▶ **WORK TO COMPLETE**: Word for word, transcribe the listing that follows, minus any pictures.

▶ **SOURCE RECORDS**:
BEGIN

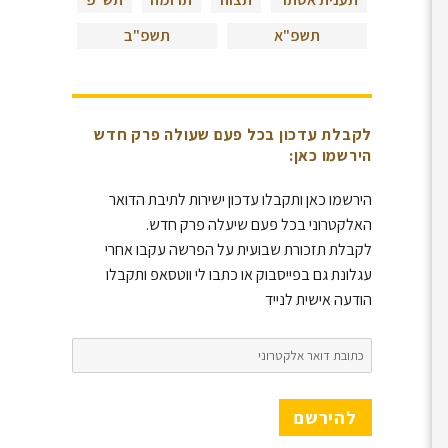
תשפ"א
תשפ"ב
לקבלת עדכון בכל פעם שעולה פרק חדש
הירשמו כאן:
הירשמו כאן ותקבלו עדכון ישירות לתיבת הדואר
האלקטרוני בכל פעם שיעלה פרק חדש.
לקבלת תזכורת שבועית על הפרשה עקבו אחרי
עגלונת גם בפייסבוק או כתבו לי ווטסאפ ותקבלו
הודעה אישית לנייד
כתובת
דואר
אלקטרוני
להירשם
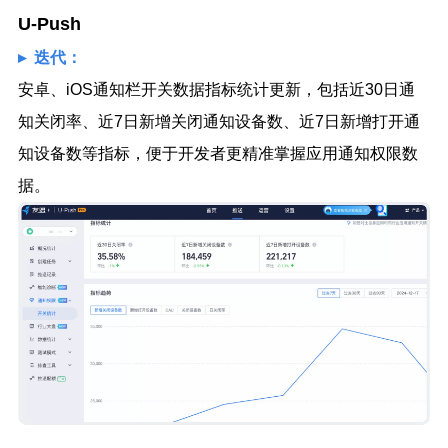
U-Push
▸ 迭代：
安卓、iOS通知栏开关数据指标统计更新，包括近30日通
知关闭率、近7日新增关闭通知设备数、近7日新增打开通
知设备数等指标，便于开发者更精准掌握应用通知权限数
据。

END

▶ **EXERCISE SOLUTION**:
תשפ"א
תשפ"ב
לקבלת עדכון בכל פעם שעולה פרק חדש
הירשמו כאן:
הירשמו כאן ותקבלו עדכון ישירות לתיבת הדואר
האלקטרוני בכל פעם שיעלה פרק חדש.
לקבלת תזכורת שבועית על הפרשה עקבו אחרי
עגלונת גם בפייסבוק או כתבו לי ווטסאפ ותקבלו
הודעה אישית לנייד
כתובת
דואר
אלקטרוני
להירשם
U-Push
▸ 迭代：
安卓、iOS通知栏开关数据指标统计更新，包括近30日通
知关闭率、近7日新增关闭通知设备数、近7日新增打开通
知设备数等指标，便于开发者更精准掌握应用通知权限数
据。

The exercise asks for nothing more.